Two weeks without a laptop in Belize
Travelling with a camera rather than with a laptop I was obviously on holiday. Kate and I had been invited by Yashin Dujon one of the MSc students from two years ago to visit Belize.
Belize is a wonderful place to holiday, not only does is offer easy access to the the Barrier Reef, this small country has a wide diversity of landscapes and of peoples. Belize, formally British Honduras, is peopled by Mestizos, Creole, Maya and Garifuna. The culture of the Mayans lives on in a country with a rich heritage of Mayan sites, some fully excavated and presented for tourism, many more emerging from the jungle – we particularly enjoyed El Pilar on the border with Guatemala. The Garifuna have maintained their cultural identity through their language and continues to live in villages along the southern coast of Belize, their music is distinctive, rich and attractive – listen to some. Drinking Rum Bitters and listening to local Garifuna drummers at King Cassava’s in Hopkins Bat was one of the highlights of the trip.
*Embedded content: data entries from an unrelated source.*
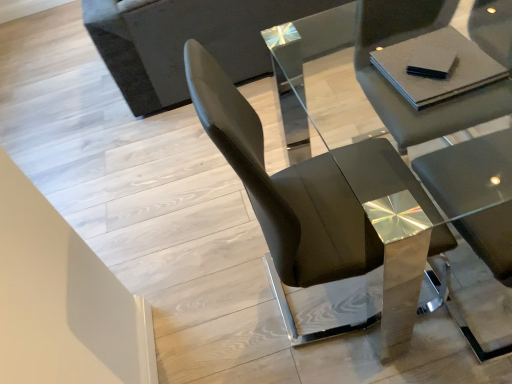 Question: Can you confirm if matte gray chair at center, arranged as the 1th chair when viewed from the right, is wider than dark gray fabric couch at upper left?

Choices:
 (A) no
 (B) yes

Answer: (A)

Question: Is matte gray chair at center, arranged as the 1th chair when viewed from the right, outside of dark gray fabric couch at upper left?

Choices:
 (A) no
 (B) yes

Answer: (B)

Question: Is matte gray chair at center, arranged as the 1th chair when viewed from the right, positioned with its back to dark gray fabric couch at upper left?

Choices:
 (A) no
 (B) yes

Answer: (B)

Question: Is matte gray chair at center, arranged as the 1th chair when viewed from the right, further to camera compared to dark gray fabric couch at upper left?

Choices:
 (A) yes
 (B) no

Answer: (B)

Question: Is there a large distance between matte gray chair at center, the second chair in the left-to-right sequence, and dark gray fabric couch at upper left?

Choices:
 (A) no
 (B) yes

Answer: (B)

Question: Does matte gray chair at center, the second chair in the left-to-right sequence, have a larger size compared to dark gray fabric couch at upper left?

Choices:
 (A) yes
 (B) no

Answer: (B)

Question: Is glossy black chair at center, the second chair from the right, not inside dark gray fabric couch at upper left?

Choices:
 (A) no
 (B) yes

Answer: (B)

Question: Does glossy black chair at center, the second chair from the right, have a lesser height compared to dark gray fabric couch at upper left?

Choices:
 (A) no
 (B) yes

Answer: (A)

Question: Is glossy black chair at center, the second chair from the right, positioned behind dark gray fabric couch at upper left?

Choices:
 (A) no
 (B) yes

Answer: (A)

Question: Is glossy black chair at center, the second chair from the right, in front of dark gray fabric couch at upper left?

Choices:
 (A) yes
 (B) no

Answer: (A)

Question: Does glossy black chair at center, which appears as the 1th chair when viewed from the left, contain dark gray fabric couch at upper left?

Choices:
 (A) no
 (B) yes

Answer: (A)

Question: Could you tell me if glossy black chair at center, which appears as the 1th chair when viewed from the left, is facing dark gray fabric couch at upper left?

Choices:
 (A) no
 (B) yes

Answer: (A)

Question: Is the depth of matte gray chair at center, the second chair in the left-to-right sequence, less than that of glossy black chair at center, the second chair from the right?

Choices:
 (A) yes
 (B) no

Answer: (B) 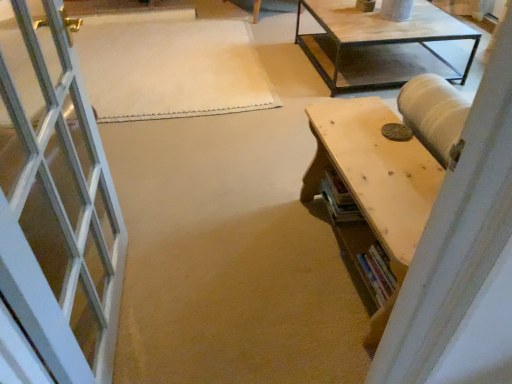 Question: Is wooden table at right wider or thinner than white woven mat at center?

Choices:
 (A) wide
 (B) thin

Answer: (B)

Question: Is point (370, 230) positioned closer to the camera than point (146, 24)?

Choices:
 (A) closer
 (B) farther

Answer: (A)

Question: Is wooden table at right in front of or behind white woven mat at center in the image?

Choices:
 (A) behind
 (B) front

Answer: (B)

Question: Would you say white woven mat at center is to the left or to the right of wooden table at right in the picture?

Choices:
 (A) right
 (B) left

Answer: (B)

Question: Considering the positions of white woven mat at center and wooden table at right in the image, is white woven mat at center wider or thinner than wooden table at right?

Choices:
 (A) thin
 (B) wide

Answer: (B)

Question: Considering the positions of point (187, 13) and point (361, 200), is point (187, 13) closer or farther from the camera than point (361, 200)?

Choices:
 (A) farther
 (B) closer

Answer: (A)

Question: From the image's perspective, is white woven mat at center positioned above or below wooden table at right?

Choices:
 (A) below
 (B) above

Answer: (B) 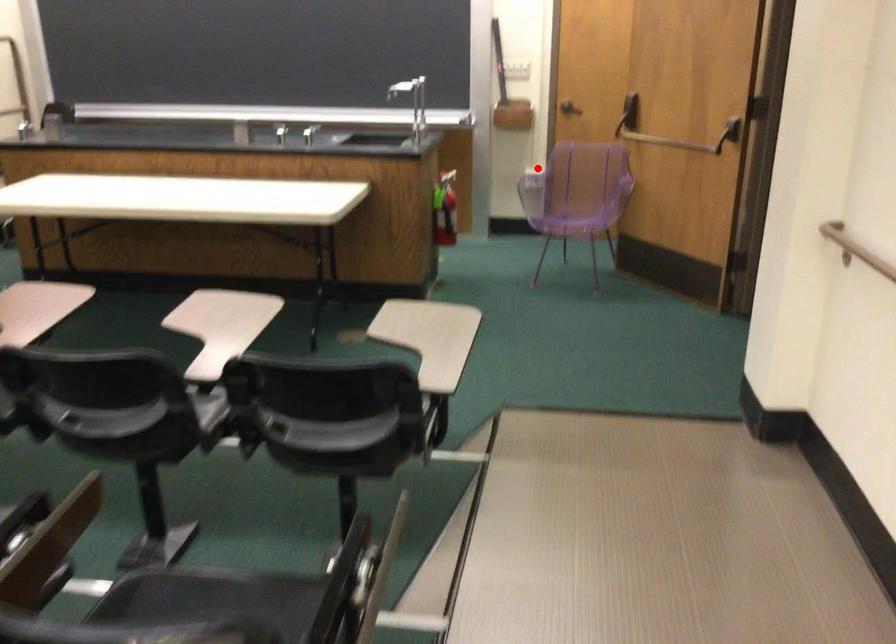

Belize is a tiny country with ~300,000 people at the crossroads of Central America and the Caribbean. With 40% of the population 14 years or younger, the median age is 20. Belize is ravished by hurricanes and threatened by sea level rise, it has much to lose from global warming. But like many poor countries in the tropics it is heavily reliant upon tourism.
Belize gets 3 million cruise ship day visitors per year and 300,000 tourists – with a new government in office the country needs all the tourists it can attract. The new government has inherited unsustainable levels of debt and an economy composed of tourism and plantation crops – oranges, bananas and sugar. Black and Green chocolate purchases cacao in the south and we were shown how to make chocolate by a village woman who has developed an agri-tourism business which prospers in the south – far away from the cruise tourists whose experience is limited to what is offered by the cruise lines through their vertically integrated partners.
Belize needs more tourists – if you travel off the beaten track and spend money in the local economy you can make a real difference in Belize and it has a wealth of cultural and biodiversity. We shall be going back.